ガルシア達が離れた後も、その頃の記憶を糧に──やがて、それぞれ騎士の道を歩んでいった。

 

 

──────────

✦王都北地区 ディモフィル街道、物陰──

 

 

「……嫌なこと、思い出しちまった」

「俺もだよ」

 

 "ガルシアさんを止めないと──!"

ミレディの悲痛な叫びを反芻して、二人は覚悟を固めた。

 

『──二人、交流艇に向かいました。
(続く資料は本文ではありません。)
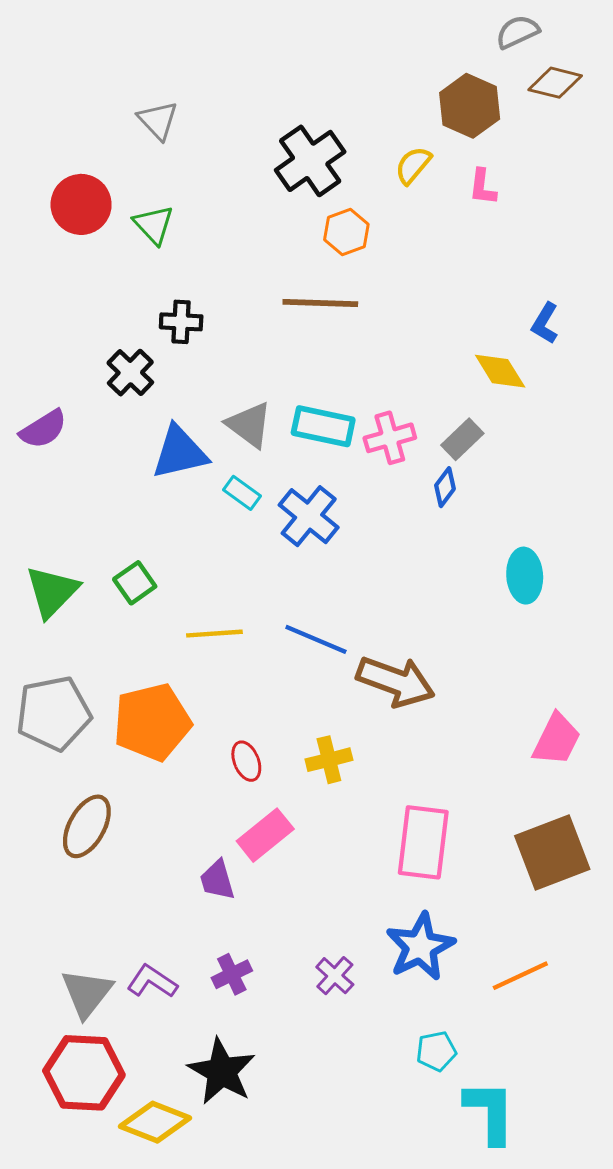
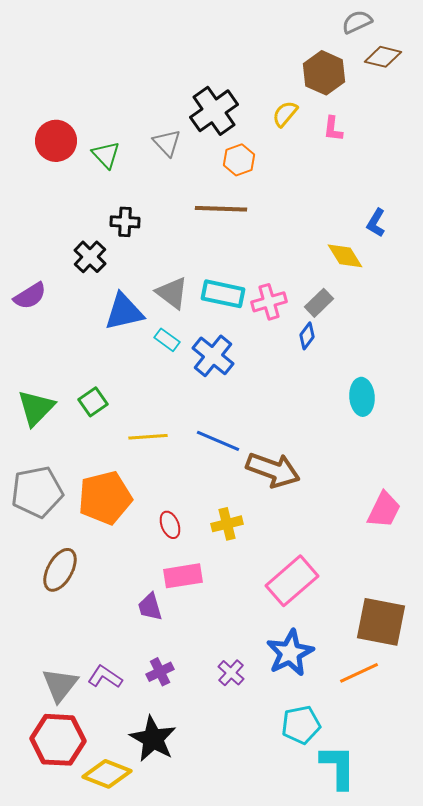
gray triangle: (158, 120) -> (167, 143), moved
pink rectangle: (265, 835) -> (183, 576), turned 30
pink rectangle: (423, 842) -> (292, 581), turned 42
brown square: (552, 852) -> (381, 622), moved, turned 32
cyan pentagon: (436, 1051) -> (301, 725), size x1.4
片足のガルシアさんだけなんで、俺らでやります』

『少し待て、増援が向かっている』

『……待ってくれないでしょ、このおっさんは』

 

物陰からようやく姿を見せた、見覚えのある顔付き。

ガルシアは、静かに鞘から騎士剣を抜いた。

 

……いや……男子、三日会わざれば、か。

騎士団を離れて、はや七年。

当時の雛鳥も、随分と騎士らしい顔付きになった。

 

「……昔っから、あんたのこと嫌いだったんだよなぁ」

「なんせ散々"可愛がられた"しな」

 

ロレンスが、マービンが。

ガルシアから視線は外さないまま、剣を抜いた。

 

「……何やってんだよ、おっさん。こうなったらもう──」

「──斬るしか、ないんですよ。俺らも騎士なので」

 

……既に、覚悟が決まっている。

構えに入るかつての雛鳥達に、もう甘えはなかった。

 

「……構えで分かるぞ。ロレンス、マービン──強くなったんだなぁ」

 

記憶を過ぎらせた二人が、同時に顔を歪める。

それでも、構えは緩めない。

 

 "戦いには身を投じて欲しくない"

 

……あんたが──自分で、そう言ったんだろうがっ!!

 

『──ロレンス、マービン 交戦する!!』 

 

通信を終えた二人が、同時に駆け出した。

 

 





【用語解説】
✧終戦世代
 二十年前の大戦以降に生まれ、戦争を知らぬ世代。
 終戦年に生まれた満二十歳組が象徴的な立ち位置。

✧予備機
 二隻ある交流艇の内、運航されていない側の機体。
 整備や増便の為、双星の両側に一機ずつ格納。